The bespoke nature of these pipelines makes scaling very difficult, particularly adding data sources and data models.
There are two common conditions under which this workflow must be repeated:
- Upstream schemas change, invalidating the code used to transform the raw data into the desired data models. This happens when fields are added, deleted, or changed at the source.
- Downstream analytics needs change, requiring the transformation code to be rewritten to produce new data models. This usually happens when an analyst wants to build a dashboard or report that requires data in a configuration that doesn’t exist yet.
Any organization that is constantly improving its data literacy will regularly encounter these two conditions.
The close coupling between extraction and transformation means that transformation stoppages also prevent data from being loaded to the destination, creating downtime.
Using ETL tools for data integration therefore involves the following challenges:
- Constant maintenance – Since the data pipeline both extracts and transforms data, the moment upstream schemas change or downstream data models must be changed, the pipeline breaks and an often extensive revision of the ETL software’s code base is required.
- Customization and complexity – Data pipelines not only extract data but perform sophisticated transformations tailored to the specific analytics needs of the end users. This means a great deal of custom code.
- Labor-intensiveness and expense – Because the system runs on a bespoke code base, it requires a team of dedicated data engineers to build and maintain.
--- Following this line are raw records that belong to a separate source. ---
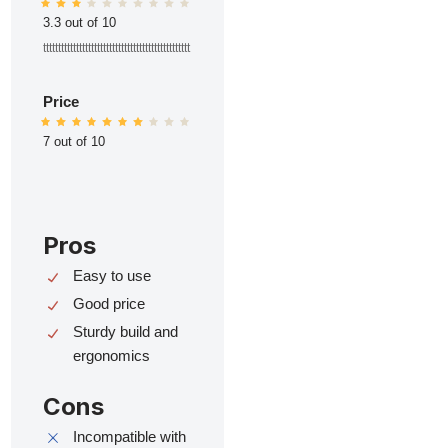
3.3 out of 10
ttttttttttttttttttttttttttttttttttttttttttttttttt
Price
7 out of 10
Pros
Easy to use
Good price
Sturdy build and
ergonomics
Cons
Incompatible with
These challenges result from the key tradeoff made under ETL, which is to conserve computation and storage resources at the expense of labor.
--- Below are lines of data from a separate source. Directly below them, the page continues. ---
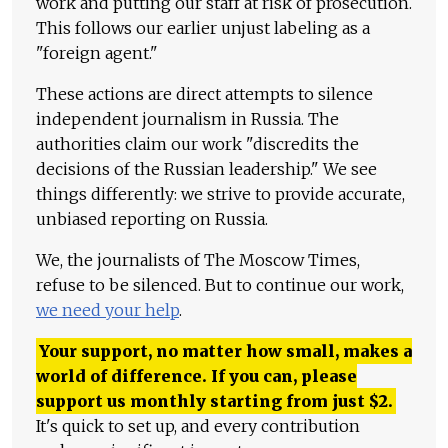
work and putting our staff at risk of prosecution.
This follows our earlier unjust labeling as a
"foreign agent."
These actions are direct attempts to silence
independent journalism in Russia. The
authorities claim our work "discredits the
decisions of the Russian leadership." We see
things differently: we strive to provide accurate,
unbiased reporting on Russia.
We, the journalists of The Moscow Times,
refuse to be silenced. But to continue our work,
we need your help
.
Your support, no matter how small, makes a
world of difference. If you can, please
support us monthly starting from just
$
2.
It's quick to set up, and every contribution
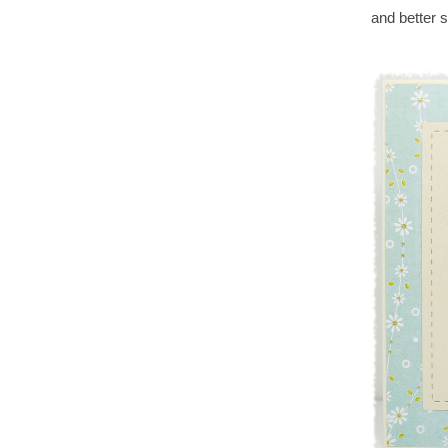
and better s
Technology trends toward cloud data integration
Labor intensiveness was acceptable at a time when computation, storage, and bandwidth were extremely scarce and expensive, and the volume and variety of data were limited. ETL is a product of a time with very technological constraints from what currently prevail.
Specifically, the cost of storage has plummeted from nearly $1 million to a matter of cents per gigabyte (a factor of 50 million) over the course of four decades. Likewise, the cost of computation has shrunken by a factor of millions since the 1970s, and the cost of internet transit has fallen by a factor of thousands.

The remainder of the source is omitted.